In this paper, we prove global-in-time existence and uniqueness of solutions to the nonlinear peridynamic equation of motion for a class of pairwise force functions \(\mathbf{f}\) multiplied by \(H_{\varepsilon}\) as given above. The assumptions on \(\mathbf{f}\) we suppose are natural in the sense that we only require minimal measurability and (Lipschitz) continuity properties allowing us to interpret the underlying equation as an abstract ordinary differential equation of Volterra type. In a classical local theory, these assumptions correspond to the situation that the stress-strain relation is described by a (Lipschitz) continuous function. Our notion of solution may include spatially discontinuous deformations. Moreover, Theorem 2.2 can be interpreted as a regularity result: If there is no discontinuity in the initial deformation then, under suitable further assumptions, the deformation stays continuous.

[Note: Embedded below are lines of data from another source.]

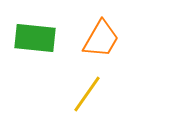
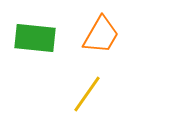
orange trapezoid: moved 4 px up
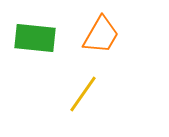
yellow line: moved 4 px left
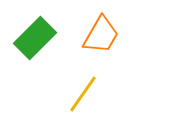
green rectangle: rotated 51 degrees counterclockwise
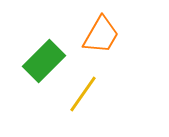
green rectangle: moved 9 px right, 23 px down
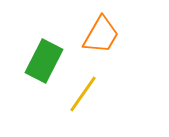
green rectangle: rotated 18 degrees counterclockwise
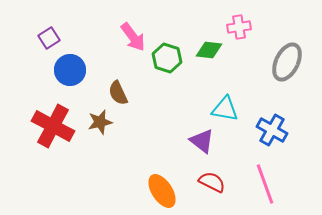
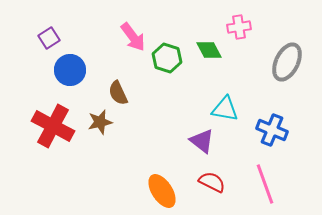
green diamond: rotated 56 degrees clockwise
blue cross: rotated 8 degrees counterclockwise
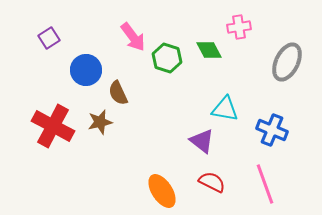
blue circle: moved 16 px right
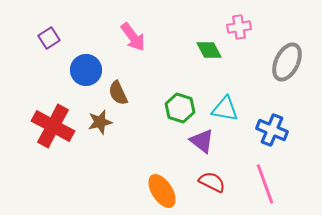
green hexagon: moved 13 px right, 50 px down
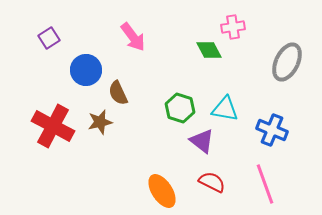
pink cross: moved 6 px left
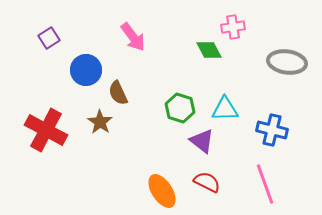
gray ellipse: rotated 72 degrees clockwise
cyan triangle: rotated 12 degrees counterclockwise
brown star: rotated 25 degrees counterclockwise
red cross: moved 7 px left, 4 px down
blue cross: rotated 8 degrees counterclockwise
red semicircle: moved 5 px left
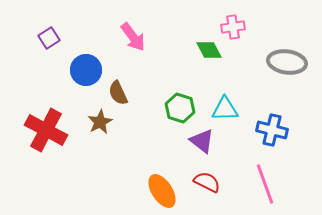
brown star: rotated 10 degrees clockwise
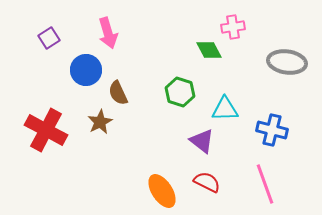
pink arrow: moved 25 px left, 4 px up; rotated 20 degrees clockwise
green hexagon: moved 16 px up
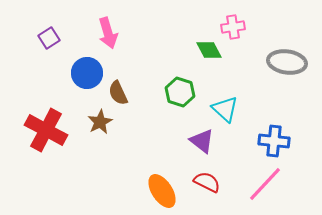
blue circle: moved 1 px right, 3 px down
cyan triangle: rotated 44 degrees clockwise
blue cross: moved 2 px right, 11 px down; rotated 8 degrees counterclockwise
pink line: rotated 63 degrees clockwise
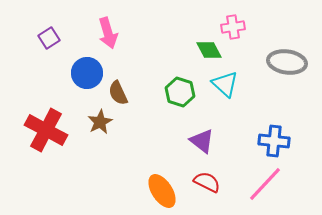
cyan triangle: moved 25 px up
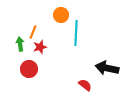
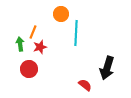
orange circle: moved 1 px up
black arrow: rotated 85 degrees counterclockwise
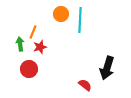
cyan line: moved 4 px right, 13 px up
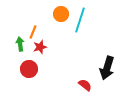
cyan line: rotated 15 degrees clockwise
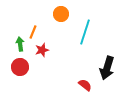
cyan line: moved 5 px right, 12 px down
red star: moved 2 px right, 3 px down
red circle: moved 9 px left, 2 px up
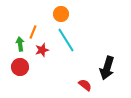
cyan line: moved 19 px left, 8 px down; rotated 50 degrees counterclockwise
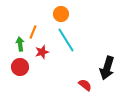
red star: moved 2 px down
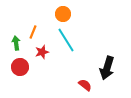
orange circle: moved 2 px right
green arrow: moved 4 px left, 1 px up
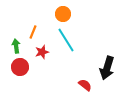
green arrow: moved 3 px down
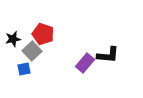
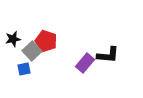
red pentagon: moved 3 px right, 7 px down
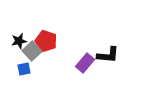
black star: moved 6 px right, 2 px down
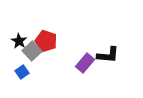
black star: rotated 28 degrees counterclockwise
blue square: moved 2 px left, 3 px down; rotated 24 degrees counterclockwise
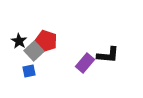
gray square: moved 2 px right
blue square: moved 7 px right, 1 px up; rotated 24 degrees clockwise
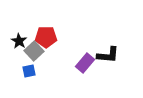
red pentagon: moved 4 px up; rotated 20 degrees counterclockwise
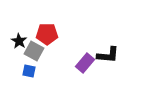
red pentagon: moved 1 px right, 3 px up
gray square: rotated 18 degrees counterclockwise
blue square: rotated 24 degrees clockwise
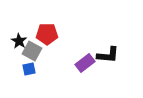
gray square: moved 2 px left
purple rectangle: rotated 12 degrees clockwise
blue square: moved 2 px up; rotated 24 degrees counterclockwise
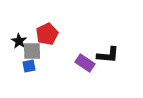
red pentagon: rotated 25 degrees counterclockwise
gray square: rotated 30 degrees counterclockwise
purple rectangle: rotated 72 degrees clockwise
blue square: moved 3 px up
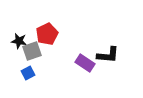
black star: rotated 21 degrees counterclockwise
gray square: rotated 18 degrees counterclockwise
blue square: moved 1 px left, 7 px down; rotated 16 degrees counterclockwise
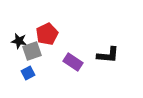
purple rectangle: moved 12 px left, 1 px up
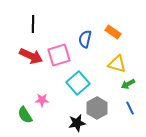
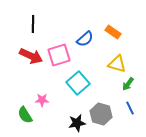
blue semicircle: rotated 144 degrees counterclockwise
green arrow: rotated 24 degrees counterclockwise
gray hexagon: moved 4 px right, 6 px down; rotated 15 degrees counterclockwise
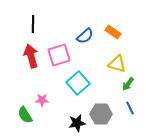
blue semicircle: moved 3 px up
red arrow: rotated 130 degrees counterclockwise
gray hexagon: rotated 15 degrees counterclockwise
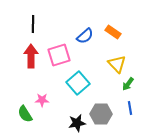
red arrow: rotated 15 degrees clockwise
yellow triangle: rotated 30 degrees clockwise
blue line: rotated 16 degrees clockwise
green semicircle: moved 1 px up
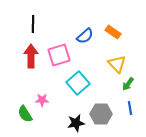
black star: moved 1 px left
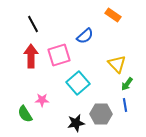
black line: rotated 30 degrees counterclockwise
orange rectangle: moved 17 px up
green arrow: moved 1 px left
blue line: moved 5 px left, 3 px up
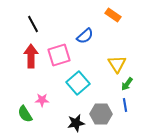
yellow triangle: rotated 12 degrees clockwise
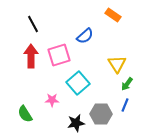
pink star: moved 10 px right
blue line: rotated 32 degrees clockwise
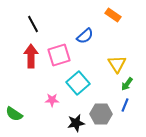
green semicircle: moved 11 px left; rotated 24 degrees counterclockwise
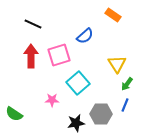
black line: rotated 36 degrees counterclockwise
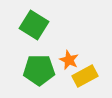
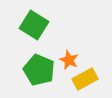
green pentagon: rotated 24 degrees clockwise
yellow rectangle: moved 3 px down
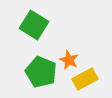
green pentagon: moved 2 px right, 2 px down
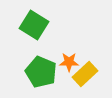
orange star: moved 2 px down; rotated 24 degrees counterclockwise
yellow rectangle: moved 5 px up; rotated 15 degrees counterclockwise
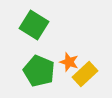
orange star: rotated 18 degrees clockwise
green pentagon: moved 2 px left, 1 px up
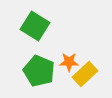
green square: moved 1 px right, 1 px down
orange star: rotated 18 degrees counterclockwise
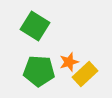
orange star: rotated 18 degrees counterclockwise
green pentagon: rotated 20 degrees counterclockwise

The multiplication by \(H_{\varepsilon}\) allows us to take into account the time history in such a way that, although irreversible damage is incorporated, Lipschitz continuity is preserved. Here we model irreversible damage by comparing the bondstretch corresponding to the solution with a prescribed bondstretch. As already described above, the parameter \(\varepsilon\) can be seen as a regularization parameter as well as a parameter that describes a continuous transition from the undamaged to the damaged situation.

We would like to emphasize that nonlinear peridynamics in combination with fracture has been studied very recently in [5]. However, even though the effect of bonds losing strength is considered, no irreversible bond breaking is implemented in the formulation of [5].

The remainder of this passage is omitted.